Exercise requirements = Among the entries below, please repeat exactly and only the lines from the line containing "Voreingestellt sind 4" to the line containing "Дымоходы TONA", both lines included.

Extracted information =

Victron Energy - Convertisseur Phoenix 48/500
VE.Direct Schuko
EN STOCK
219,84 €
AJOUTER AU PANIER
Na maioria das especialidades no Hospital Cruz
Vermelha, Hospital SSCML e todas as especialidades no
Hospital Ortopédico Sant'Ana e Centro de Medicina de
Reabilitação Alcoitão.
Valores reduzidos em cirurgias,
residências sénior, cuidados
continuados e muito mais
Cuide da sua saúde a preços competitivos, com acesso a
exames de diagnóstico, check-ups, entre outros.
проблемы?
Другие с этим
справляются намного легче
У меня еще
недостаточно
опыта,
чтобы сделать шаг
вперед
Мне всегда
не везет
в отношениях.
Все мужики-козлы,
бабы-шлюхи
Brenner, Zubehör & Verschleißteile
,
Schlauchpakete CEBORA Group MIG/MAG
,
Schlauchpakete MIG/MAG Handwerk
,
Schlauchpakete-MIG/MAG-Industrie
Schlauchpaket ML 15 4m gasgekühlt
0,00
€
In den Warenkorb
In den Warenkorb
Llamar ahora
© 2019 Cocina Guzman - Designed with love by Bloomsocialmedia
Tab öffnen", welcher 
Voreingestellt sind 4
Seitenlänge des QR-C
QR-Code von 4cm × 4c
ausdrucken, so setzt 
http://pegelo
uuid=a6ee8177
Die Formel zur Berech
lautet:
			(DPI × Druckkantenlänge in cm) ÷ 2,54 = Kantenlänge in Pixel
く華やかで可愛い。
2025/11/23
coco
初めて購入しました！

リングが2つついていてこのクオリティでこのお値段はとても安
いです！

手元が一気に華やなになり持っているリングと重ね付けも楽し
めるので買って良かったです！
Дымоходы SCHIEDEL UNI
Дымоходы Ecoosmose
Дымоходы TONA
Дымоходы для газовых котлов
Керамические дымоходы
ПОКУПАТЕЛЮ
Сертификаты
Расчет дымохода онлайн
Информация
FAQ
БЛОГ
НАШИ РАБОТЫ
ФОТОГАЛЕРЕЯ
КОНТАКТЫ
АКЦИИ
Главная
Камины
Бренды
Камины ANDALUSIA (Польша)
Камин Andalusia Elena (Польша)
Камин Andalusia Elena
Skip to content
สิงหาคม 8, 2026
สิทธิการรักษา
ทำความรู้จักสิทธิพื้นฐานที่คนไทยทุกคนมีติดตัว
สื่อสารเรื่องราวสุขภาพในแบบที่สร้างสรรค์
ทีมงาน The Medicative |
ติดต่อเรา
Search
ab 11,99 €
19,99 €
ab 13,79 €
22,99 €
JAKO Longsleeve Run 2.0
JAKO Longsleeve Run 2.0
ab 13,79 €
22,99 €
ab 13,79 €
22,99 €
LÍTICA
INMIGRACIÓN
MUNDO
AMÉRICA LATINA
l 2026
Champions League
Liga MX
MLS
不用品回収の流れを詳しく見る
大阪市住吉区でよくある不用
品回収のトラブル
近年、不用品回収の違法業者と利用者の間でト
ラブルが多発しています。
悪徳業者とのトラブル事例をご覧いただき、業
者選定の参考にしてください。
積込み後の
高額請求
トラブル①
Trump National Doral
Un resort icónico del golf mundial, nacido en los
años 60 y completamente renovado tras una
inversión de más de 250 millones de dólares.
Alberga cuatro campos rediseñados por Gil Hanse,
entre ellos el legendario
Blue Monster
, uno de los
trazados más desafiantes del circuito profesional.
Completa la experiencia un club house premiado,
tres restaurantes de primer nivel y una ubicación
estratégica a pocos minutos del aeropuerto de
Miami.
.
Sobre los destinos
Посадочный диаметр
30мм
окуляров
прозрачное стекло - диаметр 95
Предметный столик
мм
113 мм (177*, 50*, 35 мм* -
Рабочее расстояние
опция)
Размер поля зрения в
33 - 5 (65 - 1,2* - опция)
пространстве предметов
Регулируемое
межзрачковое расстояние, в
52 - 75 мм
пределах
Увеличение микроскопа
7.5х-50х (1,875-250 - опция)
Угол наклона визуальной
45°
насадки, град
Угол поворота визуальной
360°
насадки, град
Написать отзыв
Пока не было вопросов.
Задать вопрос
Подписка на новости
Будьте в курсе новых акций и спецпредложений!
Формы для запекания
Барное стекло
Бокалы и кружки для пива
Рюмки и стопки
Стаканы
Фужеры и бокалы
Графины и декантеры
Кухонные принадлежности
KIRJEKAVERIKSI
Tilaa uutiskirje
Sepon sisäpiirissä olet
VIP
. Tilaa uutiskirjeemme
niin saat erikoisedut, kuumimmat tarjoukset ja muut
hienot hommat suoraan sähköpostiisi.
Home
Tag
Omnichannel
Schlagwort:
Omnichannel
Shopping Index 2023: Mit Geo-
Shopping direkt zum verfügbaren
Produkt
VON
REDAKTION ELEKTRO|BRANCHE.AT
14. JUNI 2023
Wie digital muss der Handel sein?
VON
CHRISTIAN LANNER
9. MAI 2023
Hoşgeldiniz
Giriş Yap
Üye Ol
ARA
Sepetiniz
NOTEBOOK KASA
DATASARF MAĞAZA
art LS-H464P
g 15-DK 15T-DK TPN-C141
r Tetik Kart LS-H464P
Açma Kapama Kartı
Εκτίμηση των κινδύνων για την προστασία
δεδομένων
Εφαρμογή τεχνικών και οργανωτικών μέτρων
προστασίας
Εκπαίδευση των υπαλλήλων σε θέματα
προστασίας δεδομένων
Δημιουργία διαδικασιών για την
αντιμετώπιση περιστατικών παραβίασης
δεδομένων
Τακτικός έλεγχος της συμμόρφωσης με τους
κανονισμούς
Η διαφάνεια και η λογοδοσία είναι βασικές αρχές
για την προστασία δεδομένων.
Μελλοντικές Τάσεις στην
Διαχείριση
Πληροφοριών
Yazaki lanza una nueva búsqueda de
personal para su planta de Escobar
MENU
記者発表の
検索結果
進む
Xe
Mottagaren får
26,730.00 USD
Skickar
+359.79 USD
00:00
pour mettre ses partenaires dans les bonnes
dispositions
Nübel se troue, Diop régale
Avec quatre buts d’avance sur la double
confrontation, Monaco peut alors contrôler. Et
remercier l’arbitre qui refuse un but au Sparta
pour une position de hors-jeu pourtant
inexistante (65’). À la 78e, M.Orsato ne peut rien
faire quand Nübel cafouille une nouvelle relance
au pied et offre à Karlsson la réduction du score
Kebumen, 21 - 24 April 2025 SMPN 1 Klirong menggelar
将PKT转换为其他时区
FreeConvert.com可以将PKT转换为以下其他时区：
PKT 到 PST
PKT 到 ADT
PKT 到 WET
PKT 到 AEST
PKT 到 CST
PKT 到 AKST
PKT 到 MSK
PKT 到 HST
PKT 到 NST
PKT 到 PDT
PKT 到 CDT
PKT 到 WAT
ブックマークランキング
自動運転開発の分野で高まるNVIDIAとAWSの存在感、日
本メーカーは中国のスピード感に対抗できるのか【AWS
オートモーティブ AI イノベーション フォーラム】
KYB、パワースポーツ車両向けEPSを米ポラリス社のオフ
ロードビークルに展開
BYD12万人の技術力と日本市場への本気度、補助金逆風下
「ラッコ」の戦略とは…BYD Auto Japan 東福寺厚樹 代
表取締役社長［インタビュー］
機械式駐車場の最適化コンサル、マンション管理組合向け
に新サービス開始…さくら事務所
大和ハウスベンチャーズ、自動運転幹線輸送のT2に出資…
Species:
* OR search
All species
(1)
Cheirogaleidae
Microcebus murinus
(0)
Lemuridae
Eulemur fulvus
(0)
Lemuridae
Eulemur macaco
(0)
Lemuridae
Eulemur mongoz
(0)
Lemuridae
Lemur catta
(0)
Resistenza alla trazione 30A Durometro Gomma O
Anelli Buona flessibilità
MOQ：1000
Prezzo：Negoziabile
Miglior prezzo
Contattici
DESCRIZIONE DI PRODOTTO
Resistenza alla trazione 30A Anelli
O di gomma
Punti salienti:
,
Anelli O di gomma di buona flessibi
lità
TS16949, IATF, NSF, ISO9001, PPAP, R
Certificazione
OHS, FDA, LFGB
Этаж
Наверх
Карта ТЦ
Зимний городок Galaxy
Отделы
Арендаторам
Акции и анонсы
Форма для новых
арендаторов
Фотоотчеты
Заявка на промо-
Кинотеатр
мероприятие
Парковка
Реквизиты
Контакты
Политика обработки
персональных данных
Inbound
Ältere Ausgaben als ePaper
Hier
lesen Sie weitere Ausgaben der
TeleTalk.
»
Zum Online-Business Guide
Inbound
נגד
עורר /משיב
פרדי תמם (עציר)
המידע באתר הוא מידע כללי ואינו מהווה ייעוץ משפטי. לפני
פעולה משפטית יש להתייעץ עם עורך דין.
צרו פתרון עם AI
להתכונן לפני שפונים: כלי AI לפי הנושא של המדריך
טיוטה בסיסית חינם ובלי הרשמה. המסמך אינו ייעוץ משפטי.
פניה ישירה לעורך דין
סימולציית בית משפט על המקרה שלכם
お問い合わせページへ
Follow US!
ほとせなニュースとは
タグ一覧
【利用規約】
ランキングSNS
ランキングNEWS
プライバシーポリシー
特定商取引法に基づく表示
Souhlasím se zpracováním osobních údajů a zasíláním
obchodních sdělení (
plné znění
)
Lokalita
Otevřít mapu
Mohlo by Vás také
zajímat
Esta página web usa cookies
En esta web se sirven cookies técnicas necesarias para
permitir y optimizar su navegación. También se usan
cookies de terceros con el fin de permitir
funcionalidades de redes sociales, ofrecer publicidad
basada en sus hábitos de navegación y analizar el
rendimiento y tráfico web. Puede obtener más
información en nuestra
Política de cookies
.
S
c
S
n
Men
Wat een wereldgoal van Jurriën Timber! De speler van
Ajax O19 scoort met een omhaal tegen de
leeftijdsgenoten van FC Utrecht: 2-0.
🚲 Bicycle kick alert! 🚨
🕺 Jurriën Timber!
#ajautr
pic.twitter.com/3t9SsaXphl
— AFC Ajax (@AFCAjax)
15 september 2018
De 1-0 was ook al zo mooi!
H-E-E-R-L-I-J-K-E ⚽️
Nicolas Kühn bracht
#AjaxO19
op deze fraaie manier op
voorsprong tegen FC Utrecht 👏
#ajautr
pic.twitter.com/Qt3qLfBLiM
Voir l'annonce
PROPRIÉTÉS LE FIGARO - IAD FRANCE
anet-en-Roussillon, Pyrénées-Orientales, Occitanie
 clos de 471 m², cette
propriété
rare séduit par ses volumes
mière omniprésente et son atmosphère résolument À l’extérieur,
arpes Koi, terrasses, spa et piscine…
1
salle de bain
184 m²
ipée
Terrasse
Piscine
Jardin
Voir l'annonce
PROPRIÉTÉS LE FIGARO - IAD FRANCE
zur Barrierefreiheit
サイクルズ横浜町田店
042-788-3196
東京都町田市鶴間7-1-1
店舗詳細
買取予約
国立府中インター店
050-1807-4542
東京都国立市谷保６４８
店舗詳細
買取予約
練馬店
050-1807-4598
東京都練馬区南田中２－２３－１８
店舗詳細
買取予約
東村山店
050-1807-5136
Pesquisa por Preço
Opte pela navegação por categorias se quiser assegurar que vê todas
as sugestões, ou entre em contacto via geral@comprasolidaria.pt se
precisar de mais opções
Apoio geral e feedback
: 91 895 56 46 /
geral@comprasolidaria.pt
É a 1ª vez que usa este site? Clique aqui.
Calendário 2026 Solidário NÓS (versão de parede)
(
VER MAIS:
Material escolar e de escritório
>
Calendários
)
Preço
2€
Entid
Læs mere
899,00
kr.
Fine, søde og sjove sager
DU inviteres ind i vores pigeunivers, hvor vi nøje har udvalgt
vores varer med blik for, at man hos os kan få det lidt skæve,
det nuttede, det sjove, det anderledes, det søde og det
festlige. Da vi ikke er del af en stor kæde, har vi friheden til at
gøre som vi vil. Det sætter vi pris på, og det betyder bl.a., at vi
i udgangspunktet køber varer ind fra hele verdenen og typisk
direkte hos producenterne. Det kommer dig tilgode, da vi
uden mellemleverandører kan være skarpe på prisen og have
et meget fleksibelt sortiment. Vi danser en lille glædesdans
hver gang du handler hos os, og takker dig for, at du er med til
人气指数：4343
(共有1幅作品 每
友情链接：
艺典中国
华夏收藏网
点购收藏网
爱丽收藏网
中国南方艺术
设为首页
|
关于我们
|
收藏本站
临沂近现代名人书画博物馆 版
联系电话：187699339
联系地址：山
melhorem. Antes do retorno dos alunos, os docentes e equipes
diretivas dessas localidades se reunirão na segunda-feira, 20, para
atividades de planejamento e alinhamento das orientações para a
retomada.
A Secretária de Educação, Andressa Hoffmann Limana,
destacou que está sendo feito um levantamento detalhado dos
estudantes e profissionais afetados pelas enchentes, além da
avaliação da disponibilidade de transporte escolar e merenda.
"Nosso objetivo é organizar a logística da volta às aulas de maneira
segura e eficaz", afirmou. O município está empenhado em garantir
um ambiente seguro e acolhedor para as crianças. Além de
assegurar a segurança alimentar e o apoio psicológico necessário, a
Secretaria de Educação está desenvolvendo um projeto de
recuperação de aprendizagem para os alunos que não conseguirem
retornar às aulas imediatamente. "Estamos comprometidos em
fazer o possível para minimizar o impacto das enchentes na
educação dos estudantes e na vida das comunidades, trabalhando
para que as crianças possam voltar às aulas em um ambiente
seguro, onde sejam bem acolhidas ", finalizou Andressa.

Answer section =
Voreingestellt sind 4
Seitenlänge des QR-C
QR-Code von 4cm × 4c
ausdrucken, so setzt 
http://pegelo
uuid=a6ee8177
Die Formel zur Berech
lautet:
			(DPI × Druckkantenlänge in cm) ÷ 2,54 = Kantenlänge in Pixel
く華やかで可愛い。
2025/11/23
coco
初めて購入しました！

リングが2つついていてこのクオリティでこのお値段はとても安
いです！

手元が一気に華やなになり持っているリングと重ね付けも楽し
めるので買って良かったです！
Дымоходы SCHIEDEL UNI
Дымоходы Ecoosmose
Дымоходы TONA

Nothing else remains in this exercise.